In This Article:
-
Revenue: TRY196 billion (approximately USD5.9 billion) in Q3 2024, down 33% year-on-year.
-
Gross Profit: TRY19 billion, impacted by weak margins and narrow differentials.
-
Net Income: TRY7.7 billion in Q3 2024.
-
EBITDA: TRY15.1 billion, with a positive inventory effect of TRY2.2 billion.
-
Cash Position: USD3 billion, supported by strong EBITDA generation and working capital management.
-
Dividend Payment: Total of TRY43 billion in 2024 with an 80% payout ratio.
-
Production Volume: 7.3 million tons in Q3 2024.
-
Capacity Utilization Rate: 101.4% in Q3 2024, highest since Q3 2019.
-
Domestic Sales: 6.9 million tons, with an 18% increase in gasoline sales.
-
Exports: Decreased by 27% year-on-year.
-
Net Cash: TRY58 billion at the end of Q3 2024.
-
CapEx: USD261 million spent in the first nine months of 2024.
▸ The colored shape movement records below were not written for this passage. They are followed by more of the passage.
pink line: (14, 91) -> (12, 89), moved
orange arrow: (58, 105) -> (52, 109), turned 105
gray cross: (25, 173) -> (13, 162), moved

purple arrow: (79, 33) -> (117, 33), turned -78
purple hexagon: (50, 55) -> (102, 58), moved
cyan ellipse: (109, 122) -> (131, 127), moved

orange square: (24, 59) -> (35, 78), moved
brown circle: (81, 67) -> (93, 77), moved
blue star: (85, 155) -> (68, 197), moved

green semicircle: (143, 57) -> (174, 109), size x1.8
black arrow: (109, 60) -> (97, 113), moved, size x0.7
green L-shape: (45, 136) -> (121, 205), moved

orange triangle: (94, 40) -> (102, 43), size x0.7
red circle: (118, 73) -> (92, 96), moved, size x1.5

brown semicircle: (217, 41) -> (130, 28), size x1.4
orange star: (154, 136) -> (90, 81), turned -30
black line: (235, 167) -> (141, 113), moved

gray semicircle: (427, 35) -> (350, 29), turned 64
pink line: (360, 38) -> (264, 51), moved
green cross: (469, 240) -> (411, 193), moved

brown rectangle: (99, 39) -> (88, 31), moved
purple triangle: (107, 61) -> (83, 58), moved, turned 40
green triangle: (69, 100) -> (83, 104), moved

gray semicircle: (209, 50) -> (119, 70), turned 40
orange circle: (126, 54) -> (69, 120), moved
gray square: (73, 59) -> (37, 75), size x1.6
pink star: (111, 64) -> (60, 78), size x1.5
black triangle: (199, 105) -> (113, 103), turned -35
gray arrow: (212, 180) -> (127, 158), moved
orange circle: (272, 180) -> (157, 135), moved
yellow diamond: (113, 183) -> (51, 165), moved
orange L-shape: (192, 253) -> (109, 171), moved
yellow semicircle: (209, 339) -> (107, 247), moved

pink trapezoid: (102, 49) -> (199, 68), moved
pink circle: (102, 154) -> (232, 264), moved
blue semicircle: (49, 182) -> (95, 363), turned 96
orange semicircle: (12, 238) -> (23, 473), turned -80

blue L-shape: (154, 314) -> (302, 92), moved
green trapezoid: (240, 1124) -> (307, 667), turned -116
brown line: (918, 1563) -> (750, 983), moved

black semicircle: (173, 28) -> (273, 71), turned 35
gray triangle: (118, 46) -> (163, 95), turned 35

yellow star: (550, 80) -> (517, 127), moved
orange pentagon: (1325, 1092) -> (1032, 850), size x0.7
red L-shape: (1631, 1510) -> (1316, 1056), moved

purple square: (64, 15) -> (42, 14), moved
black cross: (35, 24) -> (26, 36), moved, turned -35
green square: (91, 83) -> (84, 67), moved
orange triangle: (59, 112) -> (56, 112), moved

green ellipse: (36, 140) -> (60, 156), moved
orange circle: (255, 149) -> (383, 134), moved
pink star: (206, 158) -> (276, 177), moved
Release Date: November 05, 2024
For the complete transcript of the earnings call, please refer to the full earnings call transcript.
Positive Points
-
Tupras-Turkiye Petrol Rafineleri AS (IST:TUPRS) achieved the highest capacity utilization rate since the third quarter of 2019, reaching 101.4%.
-
The company recorded all-time high domestic gasoline sales in the third quarter, driven by rising demand in Turkey.
-
Tupras-Turkiye Petrol Rafineleri AS maintained a strong cash position with USD3 billion, supported by solid EBITDA generation and effective working capital management.
-
The company completed a significant dividend payment of TRY43 billion in 2024, maintaining an 80% payout ratio.
-
Tupras-Turkiye Petrol Rafineleri AS renewed its contract with Istanbul Airport to supply 1.8 million tons of jet fuel annually for five years, reinforcing its market presence.
Negative Points
-
The company experienced a decrease in diesel cracks, averaging $15.7 per barrel, due to high inventory levels and a global industrial slowdown.
-
Gasoline cracks were lower year-on-year at $14.1 per barrel, impacted by high utilization rates and competitive pressures.
-
Tupras-Turkiye Petrol Rafineleri AS reported a 33% decline in revenues compared to the previous year, attributed to weakening crack margins.
-
Exports decreased by 27% year-on-year as the company prioritized domestic sales, particularly in gasoline.
-
The financial results were affected by a TRY3.6 billion expense due to the revaluation of deferred tax, impacting the net income.
Q & A Highlights
Q: After the maintenance, do you expect utilization rates to remain above usual levels in the fourth quarter and beyond? Also, can you provide details on the jet fuel contract pricing? A: (Dolan Corp Mas, CFO) Post-maintenance, we typically see a temporary increase in utilization rates, but they tend to normalize over time. We will provide capacity utilization targets at the start of each year. Regarding the jet fuel contract with Istanbul Airport, the terms are similar to the previous agreement, but we cannot disclose specific trade terms.